Conditions (<cond>): {"eq":[a,b]}, {"ne"}, {"contains"}, {"matches":[a,rx]}, {"exists":"<selector>"}, {"gone"}. The {{expr}} value bus: a string that is exactly {{x}} yields the value at its real type (a number stays a number); embedded ...{{x}}... does string interpolation; paths take indices, e.g. rows.0.ref, rows[0].url.

💡 Tip
evaluate's return value is wrapped under .result, so reference a page value as {{t.result}}, not {{t}}. --dry-run validates the program's shape without touching the browser; --arg k=v seeds a variable. Exit codes: 0 ok, 1 runtime failure or failed assert, 2 invalid program.

JS program form

The second form is a real JavaScript program that drives your already-logged-in Chrome through cu.* helpers. This is ego-lite's "code base" idiom; control flow is just JS's own for / if / break. No await: every cu.* call blocks until the browser returns, so the script is synchronous.

bash
chrome-use script --timeout 120000 <<'JS'
  cu.open('https://news.ycombinator.com');
  const out = [];
  for (let page = 0; page < 3; page++) {
    const rows = cu.eval("[...document.querySelectorAll('.athing')].map(r=>({id:r.id,title:r.querySelector('.titleline a')?.innerText}))");
    for (const r of rows) {
      const pts = cu.eval(`+(document.querySelector('#score_${r.id}')?.innerText.match(/\\d+/)?.[0] ?? 0)`);
      if (pts >= 100) out.push({ title: r.title, points: pts });
    }
    if (!cu.visible('a.morelink')) break;
    cu.click('a.morelink');       // full-page navigation, script state kept
    cu.waitFor('.athing', 8000);
  }
  return { count: out.length, top: out.slice(0, 5) };
JS

The helpers: cu.snapshot / cu.eval / cu.open / cu.click / cu.fill / cu.type / cu.press / cu.hover / cu.select / cu.check / cu.scroll / cu.find / cu.visible / cu.waitFor / cu.wait / cu.extract / cu.text / cu.log. cu.eval returns the page value directly; the rest throw on failure so the script fails fast. The program's return value is the command's result; cu.log(...) collects progress lines.

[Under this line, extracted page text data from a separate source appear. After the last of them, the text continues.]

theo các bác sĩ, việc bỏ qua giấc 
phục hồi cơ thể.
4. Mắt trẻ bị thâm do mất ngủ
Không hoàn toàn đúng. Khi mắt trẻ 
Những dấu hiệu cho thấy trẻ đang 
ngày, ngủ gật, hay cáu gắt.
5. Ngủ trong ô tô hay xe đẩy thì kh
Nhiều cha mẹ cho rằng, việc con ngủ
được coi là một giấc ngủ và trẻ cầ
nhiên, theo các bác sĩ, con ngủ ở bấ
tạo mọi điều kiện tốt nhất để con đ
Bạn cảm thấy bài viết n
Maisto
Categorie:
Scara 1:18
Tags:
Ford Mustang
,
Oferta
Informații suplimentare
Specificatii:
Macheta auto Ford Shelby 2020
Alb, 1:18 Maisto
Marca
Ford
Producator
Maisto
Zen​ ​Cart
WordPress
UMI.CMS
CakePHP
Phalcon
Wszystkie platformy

The engine runs in the daemon

ego can also write one JS program that runs a whole task; where chrome-use script pulls ahead is where the engine lives.

It survives hard navigations. A runtime injected into the page world dies the moment the page navigates — the whole execution context is gone, and multi-page flows die exactly at the page turn. chrome-use's JS engine runs in the daemon, outside the page: in the example above cu.click('a.morelink') triggers a full navigation, the script state (the out array, the loop counter) stays put, and cu.waitFor confirms the new page loaded before continuing.

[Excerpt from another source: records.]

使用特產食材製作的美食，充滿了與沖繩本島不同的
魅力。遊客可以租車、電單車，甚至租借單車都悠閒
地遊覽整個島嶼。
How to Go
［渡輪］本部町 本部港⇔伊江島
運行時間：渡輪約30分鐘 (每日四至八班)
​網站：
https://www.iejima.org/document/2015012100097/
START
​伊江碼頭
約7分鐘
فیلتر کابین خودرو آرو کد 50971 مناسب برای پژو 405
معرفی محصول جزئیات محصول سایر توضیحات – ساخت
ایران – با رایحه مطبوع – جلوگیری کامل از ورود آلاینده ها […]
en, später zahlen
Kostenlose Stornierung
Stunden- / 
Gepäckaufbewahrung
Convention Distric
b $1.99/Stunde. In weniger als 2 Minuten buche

Pure-Rust engine, every platform. The JS engine is boa, a pure-Rust implementation compiled into the chrome-use binary itself — no Node, no system V8. macOS / Linux / Windows all run it; ego is macOS-only.

Every op goes through the same front door. Each step of a script (both forms) re-enters the daemon's execute_command, the identical path a hand-typed single command takes: policy checks, the stealth transport, --humanize, @ref healing, cross-process session recovery. Nothing is reimplemented, so behavior inside a script matches the command line exactly. The full pipeline is on How It Works.

Measured: 3 HN pages

Benchmark task: paginate 3 pages of Hacker News, collect every story with ≥100 points, output JSON. The JS program above is the complete solution, verified on real Chrome (3 pages, 34 stories, ~4.8s).

per-verbchrome-use script
tool calls13+1
model inferencesone per step; every page turn and per-story score check goes back to the model2: write the program + read the result
intermediate outputevery snapshot / eval result enters the contextonly the final return JSON
pagination (hard nav)fine (each step is independent)fine, engine is in the daemon

The "≥100 points" decision is one if in the script; the old way carries every story's score back to the model to judge. The more steps and the denser the decisions, the wider the gap. Full landscape and the item-by-item ego-lite measurements are on how chrome-use compares.

Which layer to use

script doesn't replace single commands; it's the layer above for multi-step flows. How to choose:

✅ Start here
For pure data-scraping, look at extract --schema first (one call structures the page into JSON); to accumulate across pages or filter conditionally, wrap extract in a script loop.